Audience: Hi, everyone. Thanks very much for letting me speak. It’s been really interesting. I had the kind of broad question. It was great to hear worms being mentioned, but it’s about basic biology. We still need to understand a lot more about the basic biology.
For example, in the Ecoli, about third of the genes we don’t know the function of. If we really want to understand how an organism ages, do we just need to know a lot more about the biology? Is it really, as Jim was saying with the much more investment, do we really need a kind of step change in our understanding of biology before we could really get to the bottom of aging. That’s what my question is.
Nir Barzilai: I wanna maybe start by making it some somewhat simpler. You’re saying ‘look, I know I have examples aging is really complex’, and we don’t argue with it. What we say though, is that they’re like upstream mechanisms, a lot of them we know, and a lot of them we will discover, that can be targeting the whole phenotype that you see of ageing. What we miss in the describing of aging and a lot of them, and they can be targeted. So I don’t want you to be like so much ‘we don’t know’, I think we know a lot of the important things.
George Church: I would add that In order to tackle E.coli we don’t need to know the remaining 50%. I work on E.coli among other things and antibiotics and of vaccines are working quite well without a complete knowledge. We have to be careful not to let complete knowledge to the perfection of science interfere with engineering. For example, our knowledge of both virology and immunology were not only primitive, they were non-existent when we started developing smallpox vaccines back in the 1500s and 1700s. And even by the time smallpox was eliminated, we still had very primitive knowledge of virology and immunology. I’m not advocating ignorance. I’m just saying that don’t let perfection interfere with engineering. The engineering you can work with a fairly limited pallet and still come up with amazing outcomes.
Guest: I’m not disagreeing with that in the way we’re doing it in a slightly empirical way. That’s how we found a lot of antibiotics and other things. And yes, we will find some great things that way, but I was just wondering if we need that much more understanding to really get to grips with aging that’s that was my question.

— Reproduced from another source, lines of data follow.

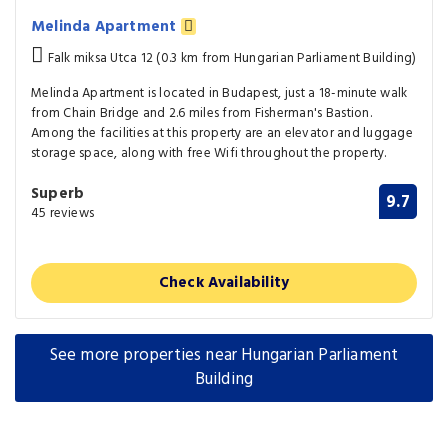
Melinda Apartment
Falk miksa Utca 12 (0.3 km from Hungarian Parliament Building)
Melinda Apartment is located in Budapest, just a 18-minute walk
from Chain Bridge and 2.6 miles from Fisherman's Bastion.
Among the facilities at this property are an elevator and luggage
storage space, along with free Wifi throughout the property.
Superb
9.7
45 reviews
Check Availability
See more properties near Hungarian Parliament
Building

George Church: Yeah I think we will get tons of understanding, partly because we’re in an exponential phase. Even though Nir says we don’t need more technology, we are getting more technology, and it’s bringing the costs down it bringing the knowledge up. So we will have it, but it’s not just trial and error. And it’s also engineering. You can engineer with a very limited number of parts and make some amazing devices.
Nir Barzilai: George, I didn’t mean to say with only technology, I meant that we could make progress with the technology that we have that we should do now and it’s not stopping us. I certainly hope that technology will help us.
George Church: I agree. Yeah. I get your point.
Laura Minquini: Alejandro, do you want to say something as well?
Alejandro Ocampo: Yeah, I would like to add something. It’s true, one of the questions I think was going to be, if we know enough, if we have enough knowledge, I think we’d have some, but we could always learn more. And I think we need to take both a rational and irrational approach. Now we need to have a rational approach based on what we know and then try sometimes random things. We gain something, we learn more and we try again something again.
I think it needs to be a balance between the two, I completely agree there. Knowledge, technology and they will both feed each other in order to keep it to keep going.
We would like to say a huge thank you to all of the panelists for giving us a portion of their busy schedules, and providing such an enlightening and thoroughly fascinating conversation. Our thanks also goes out to the hosts who cultivated such a fantastic discussion!